EU plans to fast-track deals with Japan and Singapore in face of US ‘protectionism’

Photo: Mike Steele / Flickr
Photo: Mike Steele / Flickr

The EU said on Wednesday it was leading the defense of free trade in the face of US “protectionism” as it unveiled plans to fast-track deals with Japan and Singapore.

The European Commission proposes to push through the trade pacts by next year as Brussels is at loggerheads with Washington over President Donald Trump’s tariffs on steel and aluminum.

“They send a strong signal to the world that the EU is committed to open rule-based trade,” EU Trade Commissioner Cecilia Malmstroem told a press conference in Strasbourg, France.

“We are willing to take that leadership,” the Swedish commissioner said on the sidelines of a European Parliament session.

The commission, the executive arm of the European Union, has concluded draft deals with Japan and Singapore, but the 28 EU states have yet to formally approve them.

It proposes that member states should approve them directly, thereby avoiding votes in national parliaments that nearly derailed a pact with Canada.

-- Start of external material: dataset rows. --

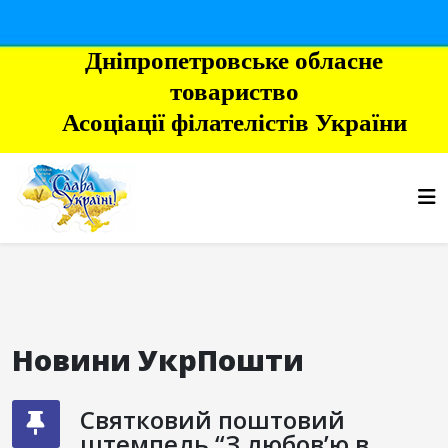
Дніпропетровське обласне
товариство
Асоціації філателістів України
Новини УкрПошти
Святковий поштовий
штемпель “З любов’ю в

Malmstrom had just described Trump’s tariffs on steel and aluminum as “pure protectionism” that breach the rules of the World Trade Organization.

But she said support for “good, win-win trade agreements is growing in the world,” with the EU also close to striking trade deals with Australia, Mexico, and Latin America’s Mercosur trade bloc.

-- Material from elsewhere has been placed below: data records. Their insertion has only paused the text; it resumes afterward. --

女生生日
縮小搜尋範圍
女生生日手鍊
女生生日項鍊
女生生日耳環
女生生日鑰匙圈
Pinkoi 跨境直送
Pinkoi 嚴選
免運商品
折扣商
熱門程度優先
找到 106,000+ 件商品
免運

The deal that EU negotiators concluded with Japan in December will form the world’s biggest economic area of more than 600 million people while the one with Singapore is seen as a “stepping stone” to Southeast Asia.

Malmstroem said she hoped now for “quick handling” of the deals by the member states, saying it was “realistic” to do so before the five-year mandate of Jean-Claude Juncker’s commission expires in mid-2019.

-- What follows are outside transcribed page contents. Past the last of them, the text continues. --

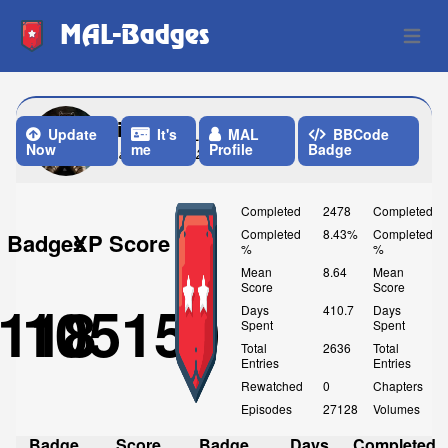
MAL-Badges
Open 
light_vs_l
Update
It's
MAL
BBCode
Now
me
Profile
Badge
Last Update: 2 Months ago
Completed
2478
Completed
Completed
8.43%
Completed
Badges
XP Score
%
%
Mean
8.64
Mean
Score
Score
118
105150
Days
410.7
Days
Spent
Spent
Total
2636
Total
Entries
Entries
Rewatched
0
Chapters
Episodes
27128
Volumes
Badge
Score
Badge
Days
Completed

Before they are signed, she said, the deals will also have to be endorsed by the legislatures in Japan and Singapore, but “this can happen by the end of the year”.

The trade agreements with Japan and Singapore do not face the additional hurdles of having to be ratified by the EU national parliaments.

They do not contain clauses on investment protections that nearly derailed a trade pact with Canada two years ago when Belgium’s regional parliament of Wallonia threatened to veto the whole deal.

However, a separate investment protection agreement with Singapore must be ratified by EU countries.

Critics have alleged that clauses to protect powerful international investors could force governments to change laws against the wishes of the people.

Under the Japan deal, the EU will open its market to the world-leading Japanese auto industry, with Tokyo in return scrapping barriers to EU farming products, especially dairy products.